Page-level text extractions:
====================

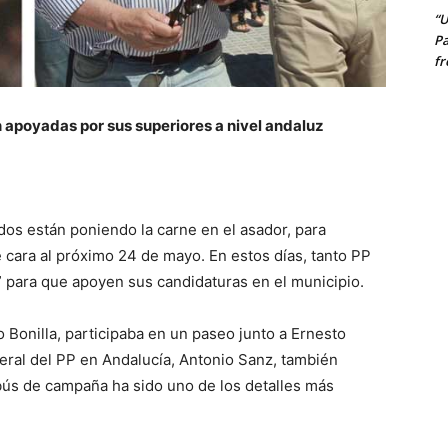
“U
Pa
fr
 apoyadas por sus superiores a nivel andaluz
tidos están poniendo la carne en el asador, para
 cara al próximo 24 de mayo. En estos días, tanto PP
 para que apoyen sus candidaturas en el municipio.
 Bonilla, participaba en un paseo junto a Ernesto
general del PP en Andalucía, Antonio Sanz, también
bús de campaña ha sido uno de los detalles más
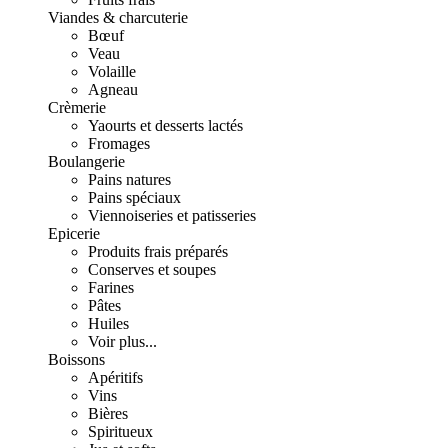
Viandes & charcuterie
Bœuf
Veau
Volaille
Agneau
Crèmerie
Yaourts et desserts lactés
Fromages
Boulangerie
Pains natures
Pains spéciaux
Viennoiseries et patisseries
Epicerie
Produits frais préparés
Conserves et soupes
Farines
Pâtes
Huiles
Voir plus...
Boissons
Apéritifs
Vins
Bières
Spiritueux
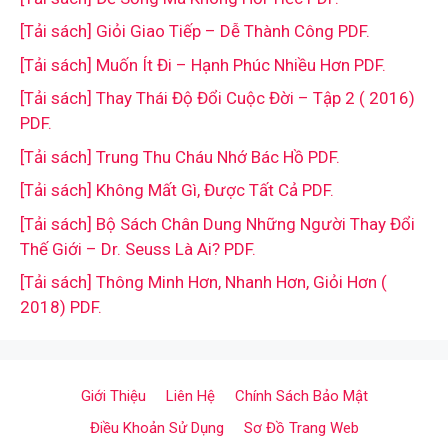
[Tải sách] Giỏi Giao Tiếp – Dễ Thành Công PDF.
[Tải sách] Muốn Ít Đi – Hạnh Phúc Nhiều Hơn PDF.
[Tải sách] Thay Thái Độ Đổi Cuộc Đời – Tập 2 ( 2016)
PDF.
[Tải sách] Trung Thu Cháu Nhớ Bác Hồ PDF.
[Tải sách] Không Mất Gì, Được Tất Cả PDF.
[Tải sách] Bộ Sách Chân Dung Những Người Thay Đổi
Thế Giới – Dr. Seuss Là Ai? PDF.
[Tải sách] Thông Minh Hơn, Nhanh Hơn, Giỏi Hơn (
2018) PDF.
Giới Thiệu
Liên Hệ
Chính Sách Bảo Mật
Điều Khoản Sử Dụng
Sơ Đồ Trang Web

====================

The task:
Each entry above should come back word for word, and no picture should come with it.

Task output:
“U
Pa
fr
 apoyadas por sus superiores a nivel andaluz
tidos están poniendo la carne en el asador, para
 cara al próximo 24 de mayo. En estos días, tanto PP
 para que apoyen sus candidaturas en el municipio.
 Bonilla, participaba en un paseo junto a Ernesto
general del PP en Andalucía, Antonio Sanz, también
bús de campaña ha sido uno de los detalles más
Viandes & charcuterie
Bœuf
Veau
Volaille
Agneau
Crèmerie
Yaourts et desserts lactés
Fromages
Boulangerie
Pains natures
Pains spéciaux
Viennoiseries et patisseries
Epicerie
Produits frais préparés
Conserves et soupes
Farines
Pâtes
Huiles
Voir plus...
Boissons
Apéritifs
Vins
Bières
Spiritueux
[Tải sách] Giỏi Giao Tiếp – Dễ Thành Công PDF.
[Tải sách] Muốn Ít Đi – Hạnh Phúc Nhiều Hơn PDF.
[Tải sách] Thay Thái Độ Đổi Cuộc Đời – Tập 2 ( 2016)
PDF.
[Tải sách] Trung Thu Cháu Nhớ Bác Hồ PDF.
[Tải sách] Không Mất Gì, Được Tất Cả PDF.
[Tải sách] Bộ Sách Chân Dung Những Người Thay Đổi
Thế Giới – Dr. Seuss Là Ai? PDF.
[Tải sách] Thông Minh Hơn, Nhanh Hơn, Giỏi Hơn (
2018) PDF.
Giới Thiệu
Liên Hệ
Chính Sách Bảo Mật
Điều Khoản Sử Dụng
Sơ Đồ Trang Web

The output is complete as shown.